◆ Your objective
Make an exact copy of all the data, pictures excluded.

━━━ Supplied information ━━━

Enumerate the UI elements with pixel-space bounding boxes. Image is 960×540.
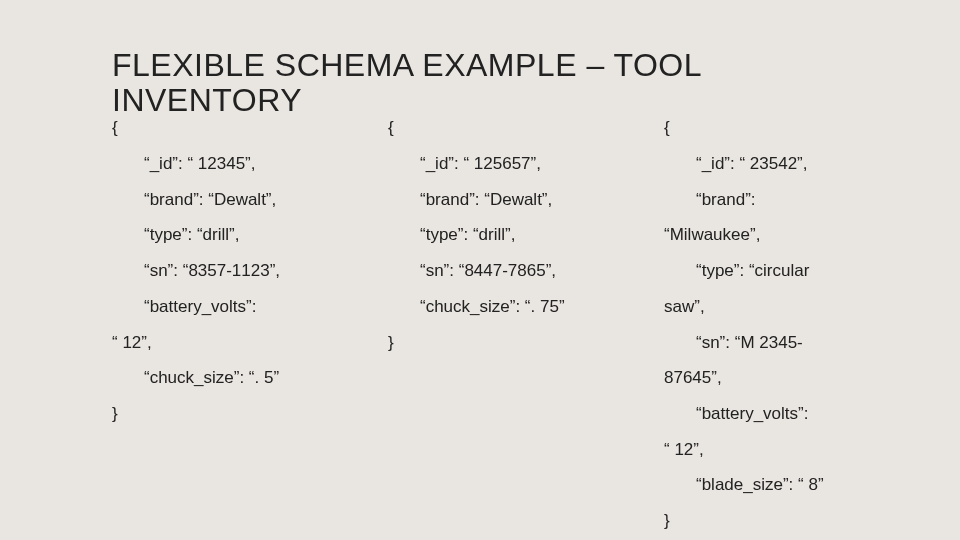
open-brace: { bbox=[388, 110, 624, 146]
open-brace: { bbox=[112, 110, 348, 146]
json-field: “type”: “drill”, bbox=[420, 217, 624, 253]
open-brace: { bbox=[664, 110, 900, 146]
json-field-cont: saw”, bbox=[664, 289, 900, 325]
close-brace: } bbox=[388, 325, 624, 361]
json-field-cont: “ 12”, bbox=[664, 432, 900, 468]
json-field: “type”: “circular bbox=[696, 253, 900, 289]
json-field: “type”: “drill”, bbox=[144, 217, 348, 253]
json-field: “sn”: “M 2345- bbox=[696, 325, 900, 361]
json-field: “brand”: bbox=[696, 182, 900, 218]
json-field: “_id”: “ 12345”, bbox=[144, 146, 348, 182]
json-field: “brand”: “Dewalt”, bbox=[420, 182, 624, 218]
close-brace: } bbox=[112, 396, 348, 432]
json-field: “battery_volts”: bbox=[696, 396, 900, 432]
json-field: “battery_volts”: bbox=[144, 289, 348, 325]
json-field-cont: “Milwaukee”, bbox=[664, 217, 900, 253]
json-block-1: { “_id”: “ 12345”, “brand”: “Dewalt”, “t… bbox=[112, 110, 348, 538]
json-field: “chuck_size”: “. 75” bbox=[420, 289, 624, 325]
json-block-3: { “_id”: “ 23542”, “brand”: “Milwaukee”,… bbox=[664, 110, 900, 538]
json-block-2: { “_id”: “ 125657”, “brand”: “Dewalt”, “… bbox=[388, 110, 624, 538]
json-field: “chuck_size”: “. 5” bbox=[144, 360, 348, 396]
json-field: “_id”: “ 23542”, bbox=[696, 146, 900, 182]
json-field: “sn”: “8447-7865”, bbox=[420, 253, 624, 289]
close-brace: } bbox=[664, 503, 900, 539]
json-field-cont: “ 12”, bbox=[112, 325, 348, 361]
code-columns: { “_id”: “ 12345”, “brand”: “Dewalt”, “t… bbox=[112, 110, 900, 538]
json-field-cont: 87645”, bbox=[664, 360, 900, 396]
json-field: “blade_size”: “ 8” bbox=[696, 467, 900, 503]
json-field: “sn”: “8357-1123”, bbox=[144, 253, 348, 289]
json-field: “_id”: “ 125657”, bbox=[420, 146, 624, 182]
slide-title: FLEXIBLE SCHEMA EXAMPLE – TOOL INVENTORY bbox=[112, 48, 900, 118]
slide: FLEXIBLE SCHEMA EXAMPLE – TOOL INVENTORY… bbox=[0, 0, 960, 540]
json-field: “brand”: “Dewalt”, bbox=[144, 182, 348, 218]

━━━

◆ Answer space
Enumerate the UI elements with pixel-space bounding boxes. Image is 960×540.
open-brace: { bbox=[388, 110, 624, 146]
open-brace: { bbox=[112, 110, 348, 146]
json-field: “type”: “drill”, bbox=[420, 217, 624, 253]
open-brace: { bbox=[664, 110, 900, 146]
json-field-cont: saw”, bbox=[664, 289, 900, 325]
close-brace: } bbox=[388, 325, 624, 361]
json-field-cont: “ 12”, bbox=[664, 432, 900, 468]
json-field: “type”: “circular bbox=[696, 253, 900, 289]
json-field: “type”: “drill”, bbox=[144, 217, 348, 253]
json-field: “sn”: “M 2345- bbox=[696, 325, 900, 361]
json-field: “brand”: bbox=[696, 182, 900, 218]
json-field: “_id”: “ 12345”, bbox=[144, 146, 348, 182]
json-field: “brand”: “Dewalt”, bbox=[420, 182, 624, 218]
close-brace: } bbox=[112, 396, 348, 432]
json-field: “battery_volts”: bbox=[696, 396, 900, 432]
json-field: “battery_volts”: bbox=[144, 289, 348, 325]
json-field-cont: “Milwaukee”, bbox=[664, 217, 900, 253]
json-block-1: { “_id”: “ 12345”, “brand”: “Dewalt”, “t… bbox=[112, 110, 348, 538]
json-field: “chuck_size”: “. 75” bbox=[420, 289, 624, 325]
json-block-3: { “_id”: “ 23542”, “brand”: “Milwaukee”,… bbox=[664, 110, 900, 538]
json-block-2: { “_id”: “ 125657”, “brand”: “Dewalt”, “… bbox=[388, 110, 624, 538]
json-field: “chuck_size”: “. 5” bbox=[144, 360, 348, 396]
json-field: “_id”: “ 23542”, bbox=[696, 146, 900, 182]
json-field: “sn”: “8447-7865”, bbox=[420, 253, 624, 289]
close-brace: } bbox=[664, 503, 900, 539]
json-field-cont: “ 12”, bbox=[112, 325, 348, 361]
code-columns: { “_id”: “ 12345”, “brand”: “Dewalt”, “t… bbox=[112, 110, 900, 538]
json-field-cont: 87645”, bbox=[664, 360, 900, 396]
json-field: “blade_size”: “ 8” bbox=[696, 467, 900, 503]
json-field: “sn”: “8357-1123”, bbox=[144, 253, 348, 289]
json-field: “_id”: “ 125657”, bbox=[420, 146, 624, 182]
slide-title: FLEXIBLE SCHEMA EXAMPLE – TOOL INVENTORY bbox=[112, 48, 900, 118]
slide: FLEXIBLE SCHEMA EXAMPLE – TOOL INVENTORY… bbox=[0, 0, 960, 540]
json-field: “brand”: “Dewalt”, bbox=[144, 182, 348, 218]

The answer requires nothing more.